Dentro del plano personal, la Reina Margarita de Austria sentía aversión religiosa contra los moriscos y no resulta complicado imaginar que su opinión pudo influir poderosamente en Felipe III. A su vez, el Duque de Lerma creyó que capitanear la propuesta podría mejorar su mala relación con la reina, la cual terminó una década después por costarle el puesto, y la apoyó con firmeza. Tras un año de preparación, los primeros moriscos expulsados fueron los del Reino de Valencia (el decreto se hizo público el 22 de septiembe de 1609), a los que siguieron los de Andalucía (10 de enero de 1610), Extremadura y las dos Castillas (10 de julio de 1610), en la Corona de Castilla, y los de la Corona de Aragón (29 de mayo de 1610).
Consecuencias catastróficas para Aragón
La expulsión de los cerca de 300.000 moriscos que habitaban en la Península Ibérica aumentó inicialmente la popularidad del Duque de Lerma, puesto que la crisis económica que empezaba a consumir el Imperio español había convertido a los moriscos, como antes a los judíos, en la habitual cabeza de turco de todos los problemas sociales. Sobre todo porque mantenían sus costumbres musulmanas intactas, hasta el punto de que muchos ni siquiera hablaban el castellano.
En el momento de la expulsión un 33% de los habitantes de Valencia eran moriscos.
No obstante, desde la perpectiva económica se trató de un duro golpe para muchas regiones españolas. La expulsión de un 4% de la población perteneciente a la masa trabajadora, pues no constituían nobles, hidalgos, ni soldados, supuso una merma en la recaudación de impuestos, y para las zonas más afectadas (se estima que en el momento de la expulsión un 33% de los habitantes del Reino de Valencia eran moriscos) tuvo unos efectos despobladores que duraron décadas y causaron un vacío importante en el artesanado, producción de telas, comercio y trabajadores del campo. Si bien los perjuicios económicos en Castilla no fueron evidentes a corto plazo, la despoblación agravó la crisis demográfica de este reino que se mostraba incapaz de generar la población requerida para explotar el Nuevo Mundo y para integrar los ejércitos de los Habsburgo, donde los castellanos conformaban su élite militar.

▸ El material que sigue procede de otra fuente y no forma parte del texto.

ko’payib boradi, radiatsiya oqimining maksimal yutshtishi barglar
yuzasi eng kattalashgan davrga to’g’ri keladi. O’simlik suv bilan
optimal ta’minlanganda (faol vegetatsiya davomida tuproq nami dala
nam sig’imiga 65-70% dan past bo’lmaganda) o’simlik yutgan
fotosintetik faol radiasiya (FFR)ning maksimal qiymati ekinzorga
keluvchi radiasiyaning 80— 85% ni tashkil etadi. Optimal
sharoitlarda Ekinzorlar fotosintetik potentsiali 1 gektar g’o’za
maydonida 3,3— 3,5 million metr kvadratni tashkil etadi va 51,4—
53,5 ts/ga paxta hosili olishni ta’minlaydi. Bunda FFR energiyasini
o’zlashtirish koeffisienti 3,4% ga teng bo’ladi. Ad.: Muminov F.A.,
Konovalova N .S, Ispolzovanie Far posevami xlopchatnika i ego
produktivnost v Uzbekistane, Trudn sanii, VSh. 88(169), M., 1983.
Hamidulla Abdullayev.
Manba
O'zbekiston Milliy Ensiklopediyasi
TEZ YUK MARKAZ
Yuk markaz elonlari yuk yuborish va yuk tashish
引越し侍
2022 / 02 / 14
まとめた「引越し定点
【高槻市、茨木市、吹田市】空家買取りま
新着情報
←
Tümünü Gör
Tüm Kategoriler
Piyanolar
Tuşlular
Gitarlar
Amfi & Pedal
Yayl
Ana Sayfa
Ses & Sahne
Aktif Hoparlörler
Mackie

Los moriscos, por otra parte, no se disolvieron en el mar y aquellos que sobrevivieron a los episodios de violencia que acompañaron su expulsión terminaron dispersados por el norte de África, en Turquía, y otros países musulmanes. Muchos campesinos moriscos se vieron obligados, entonces, a convertirse en piratas berberiscos que usaron sus conocimientos de las costas mediterráneas para perpetrar durante más de un siglo ataques contra España.